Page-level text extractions
┄┄┄┄┄┄┄┄┄┄┄┄┄┄┄┄┄┄┄┄

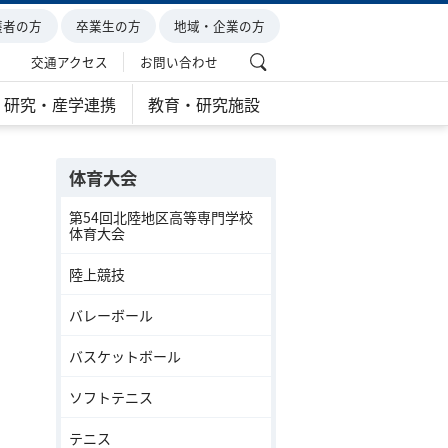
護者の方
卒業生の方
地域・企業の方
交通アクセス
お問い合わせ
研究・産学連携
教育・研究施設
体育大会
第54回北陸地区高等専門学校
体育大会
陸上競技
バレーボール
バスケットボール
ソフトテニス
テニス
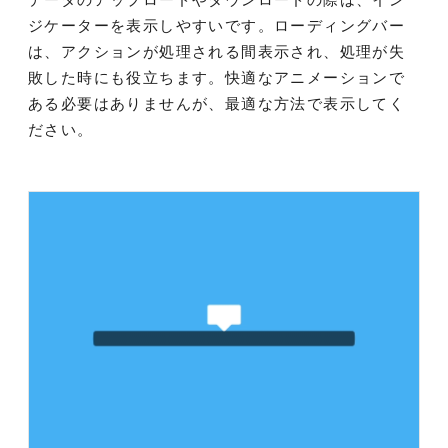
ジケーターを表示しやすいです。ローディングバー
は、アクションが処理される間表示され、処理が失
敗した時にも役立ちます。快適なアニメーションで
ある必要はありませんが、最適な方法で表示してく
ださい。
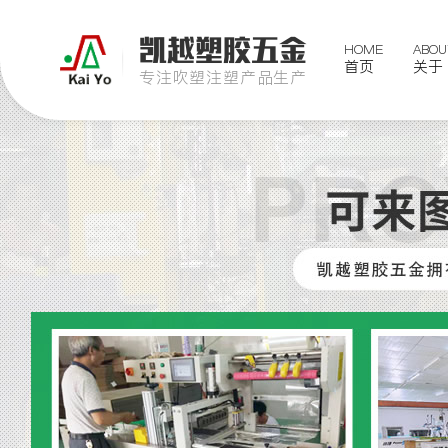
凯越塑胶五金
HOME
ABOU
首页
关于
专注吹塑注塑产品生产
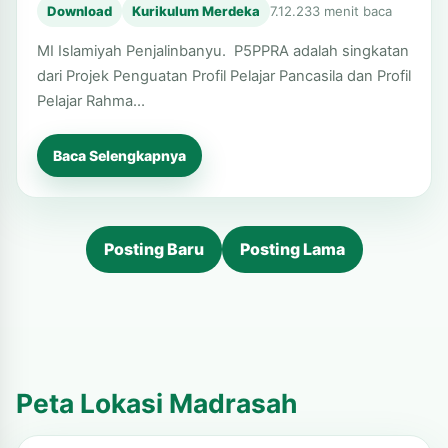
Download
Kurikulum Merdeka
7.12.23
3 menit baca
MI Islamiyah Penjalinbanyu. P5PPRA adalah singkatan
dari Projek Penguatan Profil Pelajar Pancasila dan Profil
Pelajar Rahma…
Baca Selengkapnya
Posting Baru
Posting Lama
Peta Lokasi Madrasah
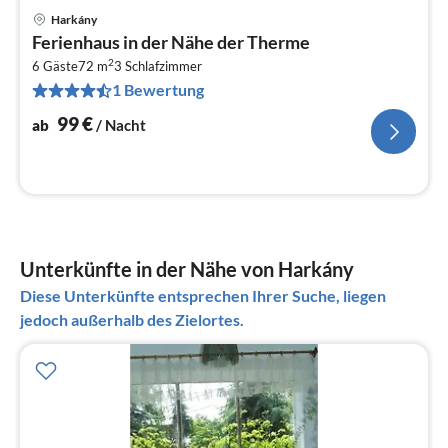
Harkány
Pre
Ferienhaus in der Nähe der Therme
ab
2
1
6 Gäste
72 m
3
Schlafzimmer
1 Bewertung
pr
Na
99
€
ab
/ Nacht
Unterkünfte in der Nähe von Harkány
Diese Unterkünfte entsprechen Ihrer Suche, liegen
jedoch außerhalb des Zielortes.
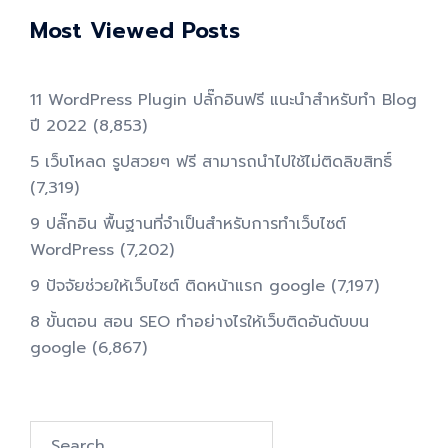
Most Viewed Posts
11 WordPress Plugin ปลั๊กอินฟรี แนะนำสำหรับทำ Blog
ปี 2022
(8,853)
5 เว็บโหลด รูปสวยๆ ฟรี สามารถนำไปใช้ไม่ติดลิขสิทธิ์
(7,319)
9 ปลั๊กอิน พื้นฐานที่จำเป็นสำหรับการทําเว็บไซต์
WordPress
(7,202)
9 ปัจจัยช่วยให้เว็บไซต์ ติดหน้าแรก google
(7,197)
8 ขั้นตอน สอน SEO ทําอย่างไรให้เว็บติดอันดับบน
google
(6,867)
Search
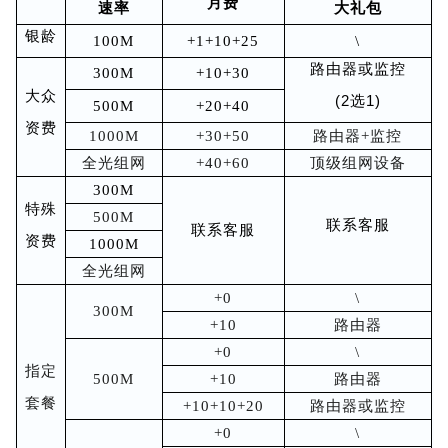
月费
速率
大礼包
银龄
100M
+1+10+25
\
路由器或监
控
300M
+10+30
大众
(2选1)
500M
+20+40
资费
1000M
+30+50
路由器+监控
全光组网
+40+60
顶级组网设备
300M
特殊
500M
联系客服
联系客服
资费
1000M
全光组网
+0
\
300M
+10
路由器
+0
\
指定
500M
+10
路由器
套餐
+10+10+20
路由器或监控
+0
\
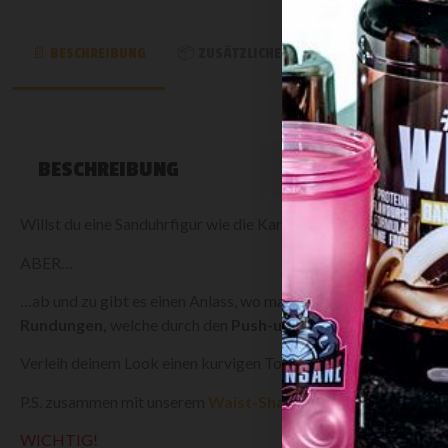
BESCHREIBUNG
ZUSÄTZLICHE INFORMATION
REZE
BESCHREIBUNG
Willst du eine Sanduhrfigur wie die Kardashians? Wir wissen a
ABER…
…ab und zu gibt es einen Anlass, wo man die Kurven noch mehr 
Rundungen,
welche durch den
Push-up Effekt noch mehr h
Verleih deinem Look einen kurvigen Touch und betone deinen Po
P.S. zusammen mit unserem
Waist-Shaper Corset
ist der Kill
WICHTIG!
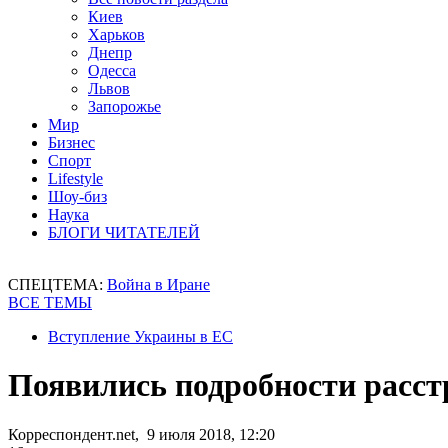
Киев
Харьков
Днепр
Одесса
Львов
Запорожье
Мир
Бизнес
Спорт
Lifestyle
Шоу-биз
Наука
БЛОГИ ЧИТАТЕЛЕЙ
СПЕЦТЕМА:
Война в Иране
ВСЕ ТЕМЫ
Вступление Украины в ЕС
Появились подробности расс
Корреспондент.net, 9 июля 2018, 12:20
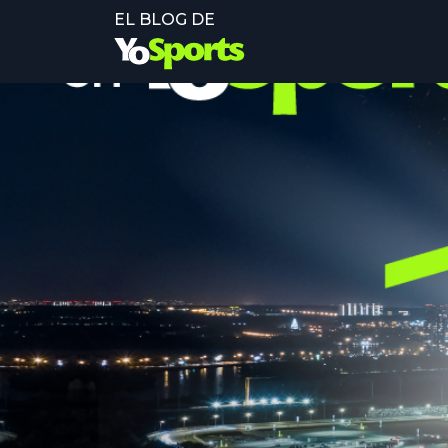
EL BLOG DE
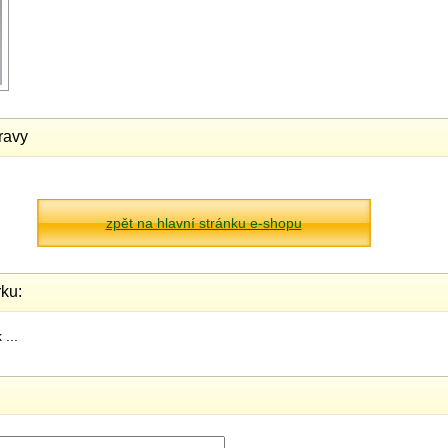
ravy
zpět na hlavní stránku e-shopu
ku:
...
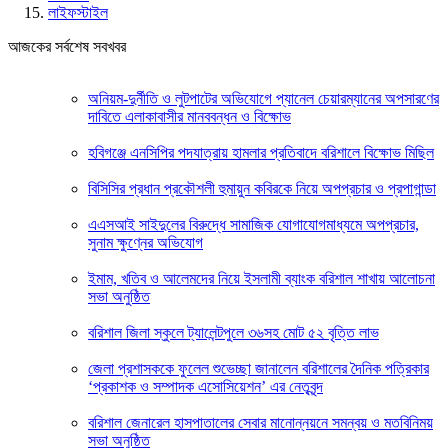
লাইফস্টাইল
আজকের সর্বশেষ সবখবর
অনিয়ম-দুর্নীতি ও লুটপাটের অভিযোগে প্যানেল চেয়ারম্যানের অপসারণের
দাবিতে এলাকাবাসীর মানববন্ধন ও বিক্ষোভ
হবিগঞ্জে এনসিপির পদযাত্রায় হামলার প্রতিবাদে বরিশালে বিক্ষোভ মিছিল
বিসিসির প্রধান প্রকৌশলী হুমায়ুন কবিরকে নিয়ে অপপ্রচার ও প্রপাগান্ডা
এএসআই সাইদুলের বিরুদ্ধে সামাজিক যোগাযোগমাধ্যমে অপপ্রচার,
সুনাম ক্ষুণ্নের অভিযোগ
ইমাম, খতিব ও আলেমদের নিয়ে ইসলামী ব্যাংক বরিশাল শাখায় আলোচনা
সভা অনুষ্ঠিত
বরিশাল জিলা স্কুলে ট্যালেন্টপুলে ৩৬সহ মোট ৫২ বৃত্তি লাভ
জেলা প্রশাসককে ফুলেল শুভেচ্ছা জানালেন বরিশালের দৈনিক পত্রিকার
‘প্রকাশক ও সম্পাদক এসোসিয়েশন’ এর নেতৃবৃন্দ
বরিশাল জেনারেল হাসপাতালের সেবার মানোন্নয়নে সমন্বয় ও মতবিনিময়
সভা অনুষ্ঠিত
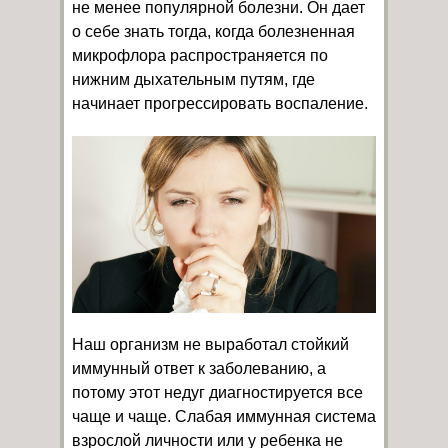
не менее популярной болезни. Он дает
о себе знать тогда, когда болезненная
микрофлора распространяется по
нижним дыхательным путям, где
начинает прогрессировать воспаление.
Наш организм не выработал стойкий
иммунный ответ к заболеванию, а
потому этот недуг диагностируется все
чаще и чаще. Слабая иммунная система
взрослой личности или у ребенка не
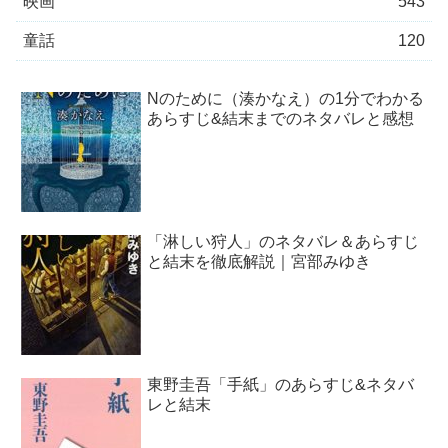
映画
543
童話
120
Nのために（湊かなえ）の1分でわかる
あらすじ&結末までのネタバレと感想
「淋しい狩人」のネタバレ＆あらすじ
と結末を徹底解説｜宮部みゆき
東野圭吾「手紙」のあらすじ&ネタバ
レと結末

┄┄┄┄┄┄┄┄┄┄┄┄┄┄┄┄┄┄┄┄

## Work item
Give the records again without a single change, and exclude the pictures.

## Result
護者の方
卒業生の方
地域・企業の方
交通アクセス
お問い合わせ
研究・産学連携
教育・研究施設
体育大会
第54回北陸地区高等専門学校
体育大会
陸上競技
バレーボール
バスケットボール
ソフトテニス
テニス
ジケーターを表示しやすいです。ローディングバー
は、アクションが処理される間表示され、処理が失
敗した時にも役立ちます。快適なアニメーションで
ある必要はありませんが、最適な方法で表示してく
ださい。
凯越塑胶五金
HOME
ABOU
首页
关于
专注吹塑注塑产品生产
Download
Kurikulum Merdeka
7.12.23
3 menit baca
MI Islamiyah Penjalinbanyu. P5PPRA adalah singkatan
dari Projek Penguatan Profil Pelajar Pancasila dan Profil
Pelajar Rahma…
Baca Selengkapnya
Posting Baru
Posting Lama
Peta Lokasi Madrasah
Harkány
Pre
Ferienhaus in der Nähe der Therme
ab
2
1
6 Gäste
72 m
3
Schlafzimmer
1 Bewertung
pr
Na
99
€
ab
/ Nacht
Unterkünfte in der Nähe von Harkány
Diese Unterkünfte entsprechen Ihrer Suche, liegen
jedoch außerhalb des Zielortes.
Most Viewed Posts
11 WordPress Plugin ปลั๊กอินฟรี แนะนำสำหรับทำ Blog
ปี 2022
(8,853)
5 เว็บโหลด รูปสวยๆ ฟรี สามารถนำไปใช้ไม่ติดลิขสิทธิ์
(7,319)
9 ปลั๊กอิน พื้นฐานที่จำเป็นสำหรับการทําเว็บไซต์
WordPress
(7,202)
9 ปัจจัยช่วยให้เว็บไซต์ ติดหน้าแรก google
(7,197)
8 ขั้นตอน สอน SEO ทําอย่างไรให้เว็บติดอันดับบน
google
(6,867)
Search
月费
速率
大礼包
银龄
100M
+1+10+25
\
路由器或监
控
300M
+10+30
大众
(2选1)
500M
+20+40
资费
1000M
+30+50
路由器+监控
全光组网
+40+60
顶级组网设备
300M
特殊
500M
联系客服
联系客服
资费
1000M
全光组网
+0
\
300M
+10
路由器
+0
\
指定
500M
+10
路由器
套餐
+10+10+20
路由器或监控
+0
\
BESCHREIBUNG
ZUSÄTZLICHE INFORMATION
REZE
BESCHREIBUNG
Willst du eine Sanduhrfigur wie die Kardashians? Wir wissen a
ABER…
…ab und zu gibt es einen Anlass, wo man die Kurven noch mehr 
Rundungen,
welche durch den
Push-up Effekt noch mehr h
Verleih deinem Look einen kurvigen Touch und betone deinen Po
P.S. zusammen mit unserem
Waist-Shaper Corset
ist der Kill
WICHTIG!
Киев
Харьков
Днепр
Одесса
Львов
Запорожье
Мир
Бизнес
Спорт
Lifestyle
Шоу-биз
Наука
БЛОГИ ЧИТАТЕЛЕЙ
СПЕЦТЕМА:
Война в Иране
ВСЕ ТЕМЫ
Вступление Украины в ЕС
Появились подробности расс
Корреспондент.net, 9 июля 2018, 12:20
EL BLOG DE
ravy
zpět na hlavní stránku e-shopu
ku:
...
লাইফস্টাইল
আজকের সর্বশেষ সবখবর
অনিয়ম-দুর্নীতি ও লুটপাটের অভিযোগে প্যানেল চেয়ারম্যানের অপসারণের
দাবিতে এলাকাবাসীর মানববন্ধন ও বিক্ষোভ
হবিগঞ্জে এনসিপির পদযাত্রায় হামলার প্রতিবাদে বরিশালে বিক্ষোভ মিছিল
বিসিসির প্রধান প্রকৌশলী হুমায়ুন কবিরকে নিয়ে অপপ্রচার ও প্রপাগান্ডা
এএসআই সাইদুলের বিরুদ্ধে সামাজিক যোগাযোগমাধ্যমে অপপ্রচার,
সুনাম ক্ষুণ্নের অভিযোগ
ইমাম, খতিব ও আলেমদের নিয়ে ইসলামী ব্যাংক বরিশাল শাখায় আলোচনা
সভা অনুষ্ঠিত
বরিশাল জিলা স্কুলে ট্যালেন্টপুলে ৩৬সহ মোট ৫২ বৃত্তি লাভ
জেলা প্রশাসককে ফুলেল শুভেচ্ছা জানালেন বরিশালের দৈনিক পত্রিকার
‘প্রকাশক ও সম্পাদক এসোসিয়েশন’ এর নেতৃবৃন্দ
বরিশাল জেনারেল হাসপাতালের সেবার মানোন্নয়নে সমন্বয় ও মতবিনিময়
সভা অনুষ্ঠিত
не менее популярной болезни. Он дает
о себе знать тогда, когда болезненная
микрофлора распространяется по
нижним дыхательным путям, где
начинает прогрессировать воспаление.
Наш организм не выработал стойкий
иммунный ответ к заболеванию, а
потому этот недуг диагностируется все
чаще и чаще. Слабая иммунная система
взрослой личности или у ребенка не
映画
543
童話
120
Nのために（湊かなえ）の1分でわかる
あらすじ&結末までのネタバレと感想
「淋しい狩人」のネタバレ＆あらすじ
と結末を徹底解説｜宮部みゆき
東野圭吾「手紙」のあらすじ&ネタバ
レと結末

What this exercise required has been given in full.